I have repaired many string trimmer carbs and every now and then, I get one that will just flood the engine and wet the plug without starting. I check for spark and compression and the problem seems to be in flooding and wetting the plug. 
 I don't understand how gas gets into the combustion chamber so much. I assume it has to go thru the tiny hole into the combustion chamber and does not seem likely so much could get through there so easily. I adjust the idle and high speed screws a turn out and have tried adjusting them further to no avail. 
When you squeeze the primer bulb I wonder how much of the gas is pushed past the needle settings. I thought that the primer just puts gas from the tank to the carb entrance and did not appreciably shove it into the combustion chamber past the needles. 
I would like one of you guru's to educate me as to what is the likely cause of gas flooding the combustion chamber! I think I have a pretty good idea of the other carb issues.
I thought the gas is held in the carb until the diagram opens the needle valve after impulse from the engine compression. Only then does it flow past the carb.


----------



## finaprint (Jan 29, 2006)

Most of those carbs used on small 2 strokes are the 'pumper' type, they have a set of mylar or rubber diaphragms that actually pump the fuel into the carb like a small fuel pump. Time and ethanol if used in your local fuel make those little flapper segments of the gasket get harder and then they do not close nearly so accurately, it often throws the fuel metering way off the map. The small holes in those carbs are way big enough to solidly flood the engine, typically they may not need but maybe 1/4 the amount of fuel that could come through them.
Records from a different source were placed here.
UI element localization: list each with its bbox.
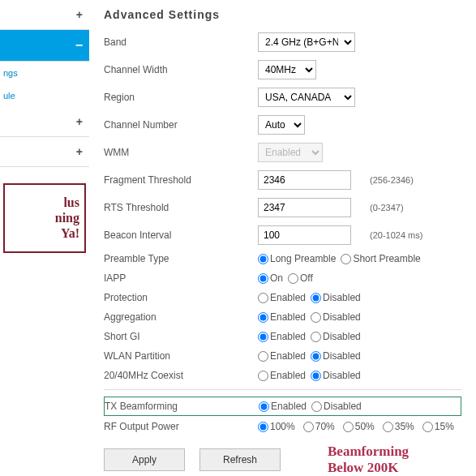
hint-beacon: (20-1024 ms): [370, 230, 422, 240]
label-protection: Protection: [104, 292, 258, 303]
radio-long-preamble[interactable]: Long Preamble: [258, 253, 336, 264]
radio-iapp-on[interactable]: On: [258, 272, 283, 284]
label-wmm: WMM: [104, 147, 258, 158]
page-title: Advanced Settings: [104, 8, 461, 21]
label-iapp: IAPP: [104, 272, 258, 284]
label-tx-beamforming: TX Beamforming: [105, 401, 259, 412]
sidebar-item-1[interactable]: +: [0, 0, 89, 30]
select-region[interactable]: USA, CANADA: [258, 88, 355, 107]
promo-l1: lus: [10, 195, 79, 210]
sidebar-sub-2[interactable]: ule: [0, 84, 89, 107]
input-beacon[interactable]: [258, 225, 351, 245]
select-wmm: Enabled: [258, 143, 323, 162]
radio-rf-35[interactable]: 35%: [383, 421, 414, 432]
label-wlan-partition: WLAN Partition: [104, 350, 258, 362]
select-channel-number[interactable]: Auto: [258, 115, 305, 135]
collapse-icon: −: [75, 38, 83, 53]
annotation-l1: Beamforming: [328, 444, 409, 460]
select-band[interactable]: 2.4 GHz (B+G+N): [258, 32, 355, 52]
refresh-button[interactable]: Refresh: [199, 448, 281, 471]
radio-rf-15[interactable]: 15%: [422, 421, 454, 432]
hint-fragment: (256-2346): [370, 175, 414, 185]
label-channel-number: Channel Number: [104, 119, 258, 131]
promo-box: lus ning Ya!: [3, 183, 86, 253]
expand-icon: +: [76, 8, 83, 21]
radio-aggregation-disabled[interactable]: Disabled: [311, 311, 361, 323]
sidebar-sub-1[interactable]: ngs: [0, 62, 89, 84]
tx-beamforming-row: TX Beamforming Enabled Disabled: [104, 397, 461, 416]
radio-protection-disabled[interactable]: Disabled: [311, 292, 361, 303]
label-band: Band: [104, 36, 258, 48]
sidebar-item-active[interactable]: −: [0, 30, 89, 62]
promo-l3: Ya!: [10, 225, 79, 241]
input-rts[interactable]: [258, 198, 351, 217]
label-preamble: Preamble Type: [104, 253, 258, 264]
annotation-l2: Below 200K: [328, 460, 409, 476]
label-channel-width: Channel Width: [104, 64, 258, 75]
expand-icon: +: [76, 115, 83, 128]
sidebar: + − ngs ule + + lus ning Ya!: [0, 0, 89, 476]
radio-shortgi-enabled[interactable]: Enabled: [258, 331, 306, 342]
radio-wlan-enabled[interactable]: Enabled: [258, 350, 306, 362]
radio-coexist-disabled[interactable]: Disabled: [311, 370, 361, 381]
label-shortgi: Short GI: [104, 331, 258, 342]
radio-short-preamble[interactable]: Short Preamble: [341, 253, 420, 264]
apply-button[interactable]: Apply: [104, 448, 185, 471]
label-fragment: Fragment Threshold: [104, 174, 258, 186]
label-region: Region: [104, 92, 258, 103]
radio-rf-70[interactable]: 70%: [303, 421, 335, 432]
expand-icon: +: [76, 145, 83, 158]
radio-protection-enabled[interactable]: Enabled: [258, 292, 306, 303]
sidebar-item-4[interactable]: +: [0, 137, 89, 167]
radio-aggregation-enabled[interactable]: Enabled: [258, 311, 306, 323]
label-coexist: 20/40MHz Coexist: [104, 370, 258, 381]
radio-txbf-disabled[interactable]: Disabled: [311, 401, 362, 412]
label-beacon: Beacon Interval: [104, 229, 258, 241]
radio-iapp-off[interactable]: Off: [288, 272, 313, 284]
radio-rf-50[interactable]: 50%: [343, 421, 375, 432]
radio-txbf-enabled[interactable]: Enabled: [259, 401, 307, 412]
radio-rf-100[interactable]: 100%: [258, 421, 295, 432]
hint-rts: (0-2347): [370, 203, 404, 212]
label-aggregation: Aggregation: [104, 311, 258, 323]
input-fragment[interactable]: [258, 170, 351, 190]
radio-shortgi-disabled[interactable]: Disabled: [311, 331, 361, 342]
radio-coexist-enabled[interactable]: Enabled: [258, 370, 306, 381]
label-rf-power: RF Output Power: [104, 421, 258, 432]
sidebar-item-3[interactable]: +: [0, 107, 89, 137]
promo-l2: ning: [10, 210, 79, 225]
main-panel: Advanced Settings Band2.4 GHz (B+G+N) Ch…: [89, 0, 476, 476]
annotation: Beamforming Below 200K: [328, 444, 409, 476]
label-rts: RTS Threshold: [104, 202, 258, 213]
select-channel-width[interactable]: 40MHz: [258, 60, 316, 79]
radio-wlan-disabled[interactable]: Disabled: [311, 350, 361, 362]
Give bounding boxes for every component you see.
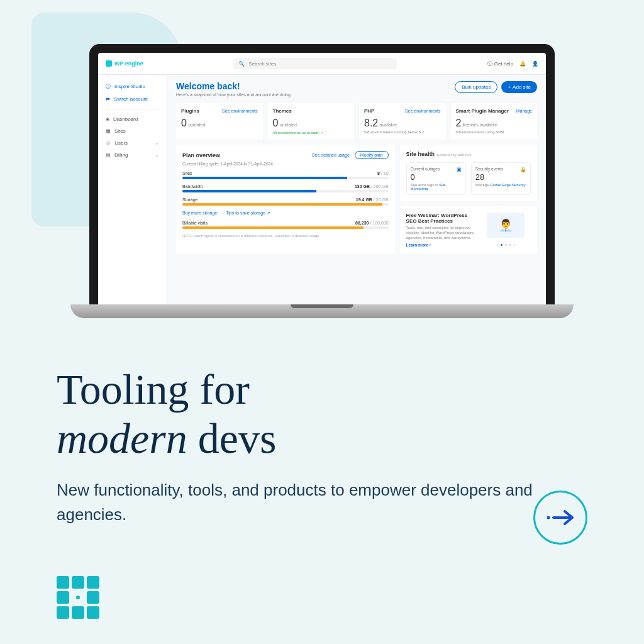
welcome-subtitle: Here's a snapshot of how your sites and … (176, 92, 292, 97)
modify-plan-button[interactable]: Modify plan (355, 151, 389, 159)
chevron-right-icon[interactable]: › (514, 243, 515, 247)
dashboard-app: WP engine 🔍 Search sites ⓘ Get help 🔔 👤 (98, 53, 546, 304)
plus-icon: + (508, 84, 511, 90)
sidebar-item-dashboard[interactable]: ◈ Dashboard (103, 113, 162, 125)
bulk-updates-button[interactable]: Bulk updates (455, 81, 497, 93)
hero-subtitle: New functionality, tools, and products t… (57, 478, 587, 527)
sidebar-item-sites[interactable]: ▦ Sites (103, 125, 162, 137)
plan-overview-card: Plan overview See detailed usage Modify … (176, 145, 395, 253)
next-arrow-button[interactable] (533, 491, 587, 545)
sidebar-item-users[interactable]: ☺ Users ⌄ (103, 137, 162, 149)
stat-themes: Themes 0 outdated All environments up to… (268, 103, 355, 140)
monitor-icon: ▣ (457, 167, 462, 172)
main-content: Welcome back! Here's a snapshot of how y… (167, 75, 546, 304)
php-env-link[interactable]: See environments (405, 109, 440, 113)
svg-point-0 (547, 516, 550, 519)
sidebar: ⓘ Inspire Studio ⇄ Switch account ◈ Dash… (98, 75, 167, 304)
help-icon: ⓘ (487, 60, 492, 67)
laptop-mockup: WP engine 🔍 Search sites ⓘ Get help 🔔 👤 (89, 44, 555, 318)
app-header: WP engine 🔍 Search sites ⓘ Get help 🔔 👤 (98, 53, 546, 75)
chevron-down-icon: ⌄ (155, 140, 159, 146)
webinar-learn-more[interactable]: Learn more › (406, 243, 476, 247)
site-health-card: Site health powered by add-ons Current o… (400, 145, 537, 201)
add-site-button[interactable]: + Add site (501, 81, 537, 93)
stat-spm: Smart Plugin Manager Manage 2 licenses a… (451, 103, 538, 140)
metric-visits: Billable visits88,230 / 100,000 (182, 221, 389, 229)
detailed-usage-link[interactable]: See detailed usage (312, 153, 350, 157)
bell-icon[interactable]: 🔔 (519, 61, 526, 67)
spm-manage-link[interactable]: Manage (516, 109, 532, 113)
welcome-title: Welcome back! (176, 81, 292, 91)
sidebar-switch-account[interactable]: ⇄ Switch account (103, 93, 162, 105)
dashboard-icon: ◈ (106, 116, 109, 122)
billing-icon: ▤ (106, 152, 111, 158)
users-icon: ☺ (106, 140, 111, 146)
lock-icon: 🔒 (520, 167, 526, 172)
metric-storage: Storage19.4 GB / 20 GB (182, 197, 389, 206)
metric-bandwidth: Bandwidth130 GB / 200 GB (182, 184, 389, 192)
sidebar-item-billing[interactable]: ▤ Billing ⌄ (103, 149, 162, 161)
switch-icon: ⇄ (106, 96, 110, 102)
brand-icon (57, 576, 99, 619)
logo-icon (106, 60, 112, 67)
carousel-dots[interactable]: ‹ › (497, 243, 516, 247)
storage-tips-link[interactable]: Tips to save storage ↗ (226, 211, 270, 216)
sites-icon: ▦ (106, 128, 111, 134)
metric-sites: Sites8 / 10 (182, 171, 389, 179)
search-input[interactable]: 🔍 Search sites (233, 58, 397, 69)
chevron-down-icon: ⌄ (155, 152, 159, 158)
arrow-right-icon (546, 508, 575, 527)
health-security: Security events 28 Manage Global Edge Se… (471, 162, 531, 195)
logo[interactable]: WP engine (106, 60, 143, 67)
health-outages: Current outages 0 See error logs in Site… (406, 162, 466, 195)
avatar[interactable]: 👤 (532, 61, 538, 67)
hero-section: Tooling for modern devs New functionalit… (57, 365, 587, 527)
stat-php: PHP See environments 8.2 available 5/8 e… (359, 103, 446, 140)
webinar-illustration: 👨‍💼 (487, 213, 525, 238)
buy-storage-link[interactable]: Buy more storage (182, 211, 217, 216)
hero-title: Tooling for modern devs (57, 365, 587, 463)
chevron-left-icon[interactable]: ‹ (497, 243, 498, 247)
get-help-link[interactable]: ⓘ Get help (487, 60, 513, 67)
sidebar-account[interactable]: ⓘ Inspire Studio (103, 80, 162, 93)
search-placeholder: Search sites (248, 61, 276, 67)
plugins-env-link[interactable]: See environments (222, 109, 257, 113)
info-icon: ⓘ (106, 83, 111, 90)
search-icon: 🔍 (238, 61, 245, 67)
webinar-card: Free Webinar: WordPress SEO Best Practic… (400, 206, 537, 253)
logo-text: WP engine (114, 60, 143, 67)
stat-plugins: Plugins See environments 0 outdated (176, 103, 263, 140)
external-icon: ↗ (267, 211, 270, 215)
edge-security-link[interactable]: Global Edge Security (490, 183, 525, 187)
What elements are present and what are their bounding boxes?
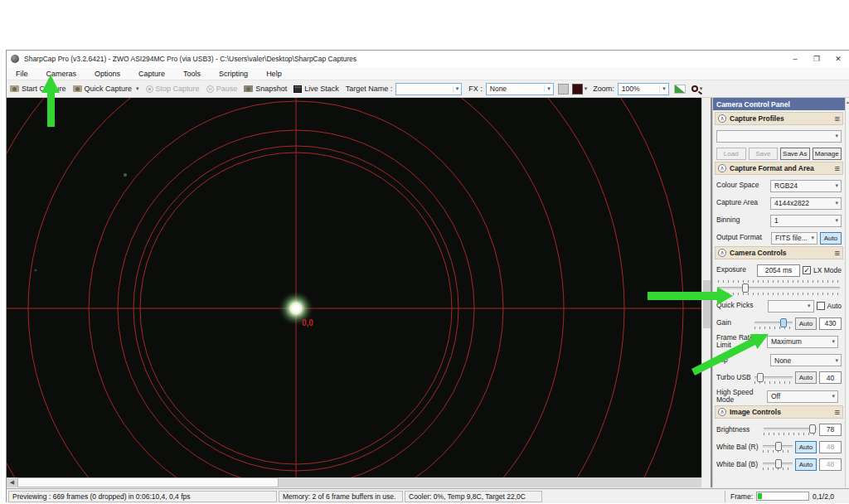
profile-select[interactable]: ▾ <box>716 130 842 143</box>
exposure-slider-thumb[interactable] <box>742 284 749 293</box>
menu-help[interactable]: Help <box>257 70 291 78</box>
section-menu-icon[interactable]: ≡ <box>835 407 840 417</box>
output-format-select[interactable]: FITS file... ▾ <box>771 232 817 245</box>
white-bal-b-slider[interactable] <box>763 458 793 470</box>
white-bal-b-auto-button[interactable]: Auto <box>795 458 817 471</box>
output-format-auto-button[interactable]: Auto <box>820 232 842 245</box>
section-menu-icon[interactable]: ≡ <box>835 114 840 124</box>
frame-rate-limit-select[interactable]: Maximum ▾ <box>767 336 838 348</box>
chevron-down-icon[interactable]: ▾ <box>835 217 841 224</box>
frame-value: 0,1/2,0 <box>813 492 849 501</box>
turbo-usb-value-field[interactable]: 40 <box>819 371 842 384</box>
magnifier-icon[interactable] <box>691 85 698 92</box>
chevron-down-icon[interactable]: ▾ <box>835 357 841 364</box>
dark-frame-button[interactable] <box>572 84 583 94</box>
section-menu-icon[interactable]: ≡ <box>835 163 840 173</box>
menu-cameras[interactable]: Cameras <box>37 70 86 78</box>
chevron-down-icon[interactable]: ▾ <box>835 133 841 139</box>
vertical-scrollbar[interactable] <box>701 98 711 477</box>
chevron-down-icon[interactable]: ▾ <box>808 303 813 309</box>
load-profile-button[interactable]: Load <box>716 148 746 160</box>
chevron-down-icon[interactable]: ▾ <box>585 85 588 92</box>
turbo-usb-slider[interactable] <box>754 372 793 384</box>
target-name-input[interactable]: ▾ <box>395 83 462 95</box>
collapse-icon[interactable]: ∧ <box>718 164 726 172</box>
panel-title: Camera Control Panel <box>713 98 845 110</box>
white-bal-b-slider-thumb[interactable] <box>775 459 782 468</box>
chevron-down-icon[interactable]: ▾ <box>659 85 668 92</box>
stop-capture-icon <box>146 85 153 93</box>
high-speed-mode-select[interactable]: Off ▾ <box>767 390 838 403</box>
menu-tools[interactable]: Tools <box>174 70 210 78</box>
quick-capture-button[interactable]: Quick Capture ▾ <box>70 80 143 97</box>
white-bal-b-value-field[interactable]: 48 <box>819 458 842 471</box>
white-bal-r-slider[interactable] <box>763 441 793 453</box>
section-capture-format[interactable]: ∧ Capture Format and Area ≡ <box>715 162 843 175</box>
menu-scripting[interactable]: Scripting <box>210 70 257 78</box>
zoom-select[interactable]: 100% ▾ <box>618 83 669 95</box>
chevron-down-icon[interactable]: ▾ <box>835 182 841 189</box>
snapshot-button[interactable]: Snapshot <box>240 80 290 97</box>
horizontal-scrollbar[interactable]: ◀ <box>7 477 701 487</box>
white-bal-r-auto-button[interactable]: Auto <box>795 441 817 453</box>
section-capture-profiles[interactable]: ∧ Capture Profiles ≡ <box>715 112 843 125</box>
chevron-down-icon[interactable]: ▾ <box>453 85 462 92</box>
white-bal-r-value-field[interactable]: 48 <box>819 441 842 453</box>
save-as-profile-button[interactable]: Save As <box>780 148 810 160</box>
chevron-down-icon[interactable]: ▾ <box>832 338 837 345</box>
exposure-value-field[interactable]: 2054 ms <box>757 264 800 277</box>
gain-slider[interactable] <box>754 317 793 329</box>
section-menu-icon[interactable]: ≡ <box>835 248 840 258</box>
vertical-scrollbar-thumb[interactable] <box>703 280 711 328</box>
gain-auto-button[interactable]: Auto <box>795 317 817 330</box>
colour-space-select[interactable]: RGB24 ▾ <box>770 180 842 192</box>
chevron-down-icon[interactable]: ▾ <box>811 235 817 241</box>
section-image-controls[interactable]: ∧ Image Controls ≡ <box>715 405 843 419</box>
turbo-usb-auto-button[interactable]: Auto <box>795 371 817 384</box>
live-stack-button[interactable]: Live Stack <box>290 80 342 97</box>
restore-button[interactable]: ❐ <box>806 51 827 66</box>
scroll-up-icon[interactable]: ▲ <box>846 99 849 104</box>
manage-profiles-button[interactable]: Manage <box>813 148 842 160</box>
menu-options[interactable]: Options <box>85 70 129 78</box>
chevron-down-icon[interactable]: ▾ <box>136 85 139 92</box>
start-capture-button[interactable]: Start Capture <box>7 80 70 97</box>
collapse-icon[interactable]: ∧ <box>718 249 726 257</box>
pause-button[interactable]: Pause <box>203 80 241 97</box>
collapse-icon[interactable]: ∧ <box>718 408 726 416</box>
white-bal-r-slider-thumb[interactable] <box>775 442 782 451</box>
fx-select[interactable]: None ▾ <box>486 83 554 95</box>
section-camera-controls[interactable]: ∧ Camera Controls ≡ <box>715 246 843 259</box>
collapse-icon[interactable]: ∧ <box>718 114 726 123</box>
camera-preview-viewport[interactable]: 0,0 <box>7 98 701 477</box>
binning-select[interactable]: 1 ▾ <box>770 215 842 227</box>
save-profile-button[interactable]: Save <box>749 148 779 160</box>
menu-file[interactable]: File <box>7 70 37 78</box>
lx-mode-checkbox[interactable]: ✓ <box>803 266 811 274</box>
gain-slider-thumb[interactable] <box>780 318 787 327</box>
minimize-button[interactable]: – <box>784 51 806 66</box>
gain-value-field[interactable]: 430 <box>819 317 842 330</box>
turbo-usb-slider-thumb[interactable] <box>757 373 764 382</box>
exposure-slider[interactable] <box>718 280 840 295</box>
brightness-slider[interactable] <box>764 424 817 435</box>
quick-picks-select[interactable]: ▾ <box>768 300 814 313</box>
stop-capture-button[interactable]: Stop Capture <box>143 80 203 97</box>
scroll-left-icon[interactable]: ◀ <box>7 477 17 487</box>
capture-area-label: Capture Area <box>716 199 768 206</box>
exposure-auto-checkbox[interactable] <box>817 302 825 310</box>
flip-select[interactable]: None ▾ <box>770 354 842 366</box>
chevron-down-icon[interactable]: ▾ <box>832 393 837 400</box>
horizontal-scrollbar-thumb[interactable] <box>17 477 279 487</box>
panel-scrollbar[interactable]: ▲ <box>845 98 849 487</box>
menu-capture[interactable]: Capture <box>129 70 174 78</box>
reticle-overlay: 0,0 <box>7 98 701 477</box>
chevron-down-icon[interactable]: ▾ <box>835 200 841 206</box>
chevron-down-icon[interactable]: ▾ <box>544 85 553 92</box>
brightness-value-field[interactable]: 78 <box>819 424 842 436</box>
histogram-icon[interactable] <box>674 85 686 94</box>
brightness-slider-thumb[interactable] <box>809 424 816 434</box>
fx-preview-button[interactable] <box>558 84 569 94</box>
close-button[interactable]: ✕ <box>827 51 849 66</box>
capture-area-select[interactable]: 4144x2822 ▾ <box>770 197 842 210</box>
You cannot even picture the amount of fuel one of those at idle needs it would be so small. There is a spring loaded valve in there that is a demand valve, it's setting is ultra critical and off even the slightest can make therm flood too. That valve sets up the fuel amount in toto that the engine uses up and down the operating range. The valve in effect is the same as fuel level setting on a float type carb, think what float level set way too high does...............it floods. The valve is supposed to feed just enough fuel for proper running under load but no more, if it feeds too much then the amount fed then overwhelms the mixture screws, which are in effect the jets on bigger carbs. Again, rich and floods. They give settings for those valves but sometimes you have to tweak a bit off spec to get what you want. Normally if never touched you do the same, DON'T touch the setting, it can be h-ll getting it back. As little as .005" in difference can screw them up.

Ethanol allowed to set up in a carb over even one winter can harden those flappers, I tend to empty my tank and then start engine up to run the carb dry to keep it empty, it then starts much better next year.


----------